Analysis of N Reactor anticipated transients without scram
Technical Report
·
OSTI ID:7228690
- Pacific Northwest Lab., Richland, WA (USA)
- Westinghouse Hanford Co., Richland, WA (USA)
This report documents the N Reactor thermal-hydraulic system response for the anticipated transients without SCRAM (ATWS). The N Reactor is a graphite-moderated, water-cooled pressure-tube reactor. The primary coolant is pumped through 1003 horizontal pressure-tubes which contain two concentric tubular metallic fuel elements. The calculations were performed using RELAP5/MOD2 computer code. RELAP5/MOD2 is a best-estimate, two-phase, full six-equation, nonequilibrium, and nonhomogeneous thermal-hydraulic computer code designed for pressurized water reactor transients. A point-reactor kinetics model with reactivity feedback was employed to compute the power generated in the reactor core. The transients simulated were 200% double-ended guillotine break in the cold-leg manifold and the station blackout with the simultaneous failure of SCRAM and emergency core cooling system (ECCS) and the loss of ac power. In all the transients, the loss of high pressure injection system (HPI), the complete loss of graphite and shield cooling system (GSCS) and the isolation of steam generator secondary were included. Also, the ATWS transient, due to the 200% guillotine break of the cold-leg manifold assuming the availability of ECCS from three high-lift diesel pumps operating at full capacity and the loss of ac power, was analyzed.
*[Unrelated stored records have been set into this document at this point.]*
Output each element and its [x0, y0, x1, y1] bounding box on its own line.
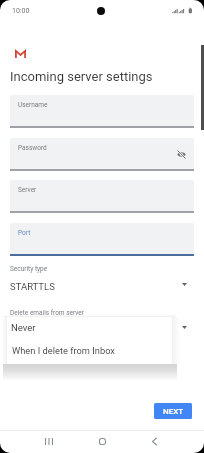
staticText: Delete emails from server	[10, 309, 84, 317]
button[interactable]: NEXT	[154, 403, 192, 419]
other: Show password	[177, 150, 186, 159]
staticText: Server	[18, 186, 37, 194]
button[interactable]: Server	[10, 180, 194, 213]
staticText: 10:00	[12, 7, 30, 15]
staticText: NEXT	[163, 407, 184, 416]
button[interactable]: Recent apps	[34, 430, 64, 453]
staticText: STARTTLS	[10, 281, 55, 292]
staticText: Never	[10, 324, 35, 335]
staticText: When I delete from Inbox	[12, 345, 115, 356]
button[interactable]: Never	[7, 317, 172, 341]
button[interactable]: Password	[10, 138, 194, 171]
button[interactable]: Port	[10, 223, 194, 256]
button[interactable]: Security type	[0, 264, 204, 294]
staticText: Incoming server settings	[10, 69, 153, 84]
staticText: Username	[18, 101, 48, 109]
button[interactable]: Home	[87, 430, 117, 453]
staticText: Password	[18, 144, 47, 152]
staticText: Never	[11, 322, 36, 333]
staticText: Port	[18, 229, 31, 237]
button[interactable]: When I delete from Inbox	[7, 341, 172, 364]
button[interactable]: Delete emails from server	[0, 308, 204, 338]
staticText: Security type	[10, 265, 48, 273]
button[interactable]: Username	[10, 95, 194, 128]
button[interactable]: Back	[139, 430, 169, 453]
These three transients were first evaluated using the void feedback reactivity having an absolute level of {minus}167 mk corresponding to an infinite lattice MK IV fuel. Then these transients were reevaluated using a more realistic void feedback reactivity having an absolute level of {minus}70 mk. The report includes brief descriptions of the N Reactor, the computer code, the thermal-hydraulic plant model used in the simulations and the discussion of results. 12 refs., 113 figs., 13 tabs.
- Research Organization:
- Westinghouse Hanford Co., Richland, WA (USA)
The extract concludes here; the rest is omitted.